#### RECORDS ####
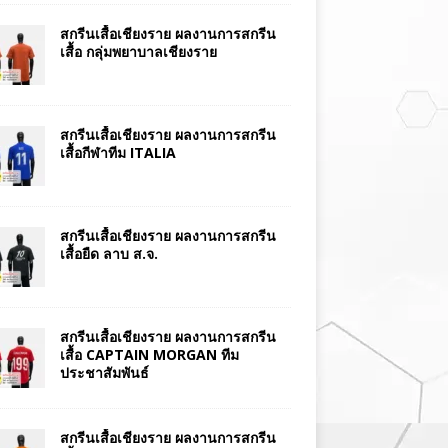
สกรีนเสื้อเชียงราย ผลงานการสกรีน
เสื้อ กลุ่มพยาบาลเชียงราย
สกรีนเสื้อเชียงราย ผลงานการสกรีน
เสื้อกีฬาทีม ITALIA
สกรีนเสื้อเชียงราย ผลงานการสกรีน
เสื้อยืด ลาบ ส.จ.
สกรีนเสื้อเชียงราย ผลงานการสกรีน
เสื้อ CAPTAIN MORGAN ทีม
ประชาสัมพันธ์
สกรีนเสื้อเชียงราย ผลงานการสกรีน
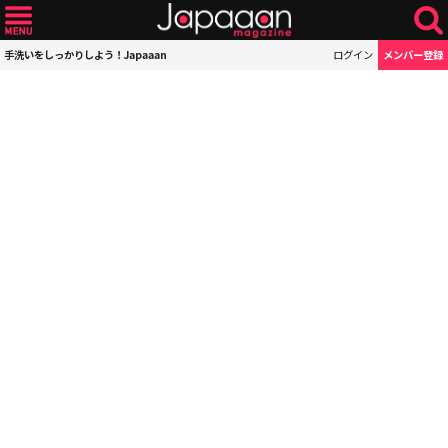
手洗いをしっかりしよう！Japaaan
ログイン
メンバー登録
####
PROMPT:
The whole of the data needs to be copied word for word, though not its pictures.

EXERCISE OUTPUT:
สกรีนเสื้อเชียงราย ผลงานการสกรีน
เสื้อ กลุ่มพยาบาลเชียงราย
สกรีนเสื้อเชียงราย ผลงานการสกรีน
เสื้อกีฬาทีม ITALIA
สกรีนเสื้อเชียงราย ผลงานการสกรีน
เสื้อยืด ลาบ ส.จ.
สกรีนเสื้อเชียงราย ผลงานการสกรีน
เสื้อ CAPTAIN MORGAN ทีม
ประชาสัมพันธ์
สกรีนเสื้อเชียงราย ผลงานการสกรีน
手洗いをしっかりしよう！Japaaan
ログイン
メンバー登録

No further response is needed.